▶ [What to work on]:
If a line of the records contains the word "Erbringung", list it.

---------- The data ----------

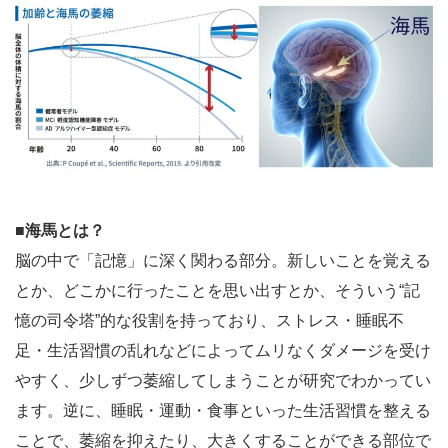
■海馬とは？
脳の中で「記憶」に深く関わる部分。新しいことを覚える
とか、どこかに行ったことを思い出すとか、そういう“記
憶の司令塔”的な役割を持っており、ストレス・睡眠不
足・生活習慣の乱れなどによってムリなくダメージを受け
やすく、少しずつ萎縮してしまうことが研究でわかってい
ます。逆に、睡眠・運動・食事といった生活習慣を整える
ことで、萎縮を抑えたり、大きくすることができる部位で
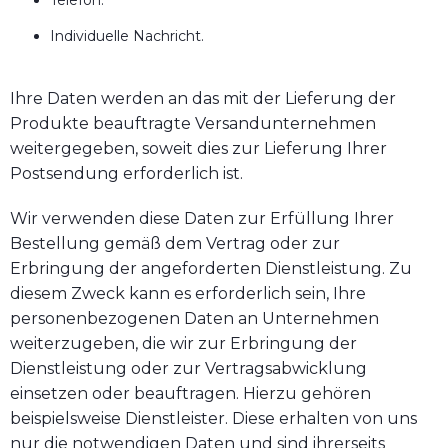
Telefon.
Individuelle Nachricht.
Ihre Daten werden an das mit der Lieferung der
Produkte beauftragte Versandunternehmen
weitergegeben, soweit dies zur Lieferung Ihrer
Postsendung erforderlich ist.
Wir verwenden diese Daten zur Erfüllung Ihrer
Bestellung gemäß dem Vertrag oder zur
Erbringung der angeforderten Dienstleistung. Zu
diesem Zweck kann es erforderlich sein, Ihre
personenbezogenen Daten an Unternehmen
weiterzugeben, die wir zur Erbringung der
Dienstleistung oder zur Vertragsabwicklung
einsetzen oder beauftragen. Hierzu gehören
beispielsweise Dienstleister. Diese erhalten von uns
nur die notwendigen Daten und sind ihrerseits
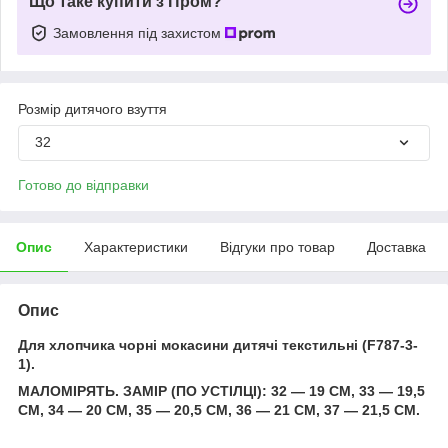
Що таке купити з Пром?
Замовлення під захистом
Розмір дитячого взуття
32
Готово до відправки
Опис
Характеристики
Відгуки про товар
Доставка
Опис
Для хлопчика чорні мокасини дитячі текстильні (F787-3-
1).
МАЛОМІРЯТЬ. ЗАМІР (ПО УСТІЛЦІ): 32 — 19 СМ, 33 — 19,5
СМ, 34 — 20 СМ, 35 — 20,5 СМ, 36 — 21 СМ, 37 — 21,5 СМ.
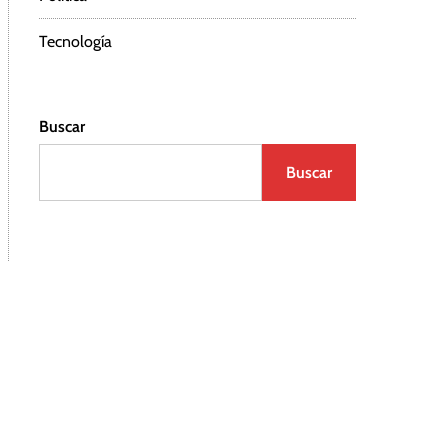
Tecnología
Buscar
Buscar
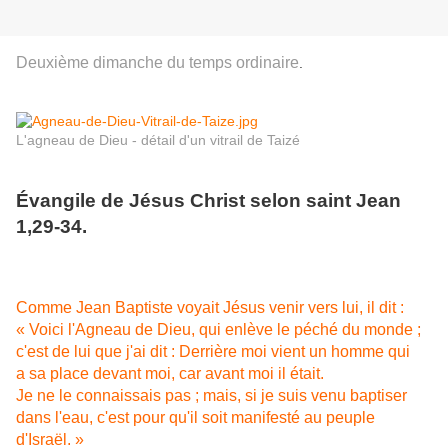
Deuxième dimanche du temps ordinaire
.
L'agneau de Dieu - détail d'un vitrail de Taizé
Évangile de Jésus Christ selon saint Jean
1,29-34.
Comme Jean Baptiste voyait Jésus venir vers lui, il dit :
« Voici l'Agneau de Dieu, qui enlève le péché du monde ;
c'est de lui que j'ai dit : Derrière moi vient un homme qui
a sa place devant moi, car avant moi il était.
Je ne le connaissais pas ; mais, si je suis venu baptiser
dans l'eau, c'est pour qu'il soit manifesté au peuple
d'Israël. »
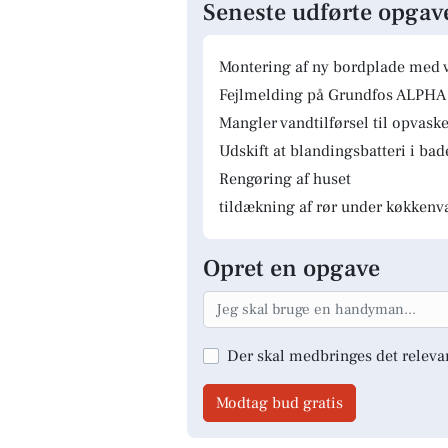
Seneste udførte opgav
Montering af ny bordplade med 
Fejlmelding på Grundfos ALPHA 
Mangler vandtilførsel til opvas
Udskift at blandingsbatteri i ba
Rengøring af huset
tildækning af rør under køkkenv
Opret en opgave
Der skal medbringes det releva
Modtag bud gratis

----------

▶ [Response area]:
Erbringung der angeforderten Dienstleistung. Zu
weiterzugeben, die wir zur Erbringung der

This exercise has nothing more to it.